- **Problem statement**
Would you write out every record that follows exactly, with the pictures left out?

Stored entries
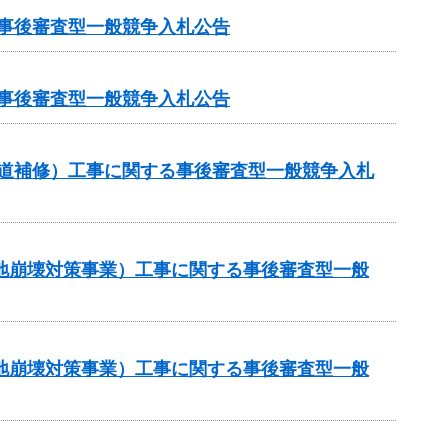
る事後審査型一般競争入札公告
る事後審査型一般競争入札公告
（舗装道補修）工事に関する事後審査型一般競争入札
傾斜地崩壊対策事業）工事に関する事後審査型一般
傾斜地崩壊対策事業）工事に関する事後審査型一般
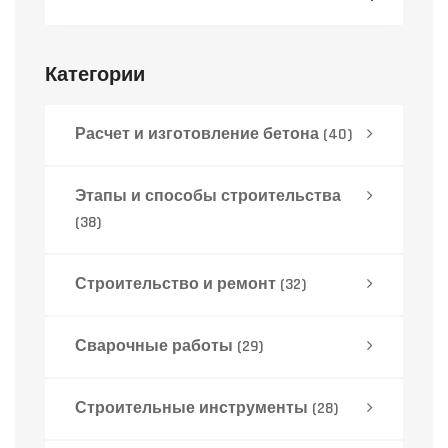
Категории
Расчет и изготовление бетона
(40)
Этапы и способы строительства
(38)
Строительство и ремонт
(32)
Сварочные работы
(29)
Строительные инструменты
(28)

- **Answer area**
る事後審査型一般競争入札公告
る事後審査型一般競争入札公告
（舗装道補修）工事に関する事後審査型一般競争入札
傾斜地崩壊対策事業）工事に関する事後審査型一般
傾斜地崩壊対策事業）工事に関する事後審査型一般
Категории
Расчет и изготовление бетона
(40)
Этапы и способы строительства
(38)
Строительство и ремонт
(32)
Сварочные работы
(29)
Строительные инструменты
(28)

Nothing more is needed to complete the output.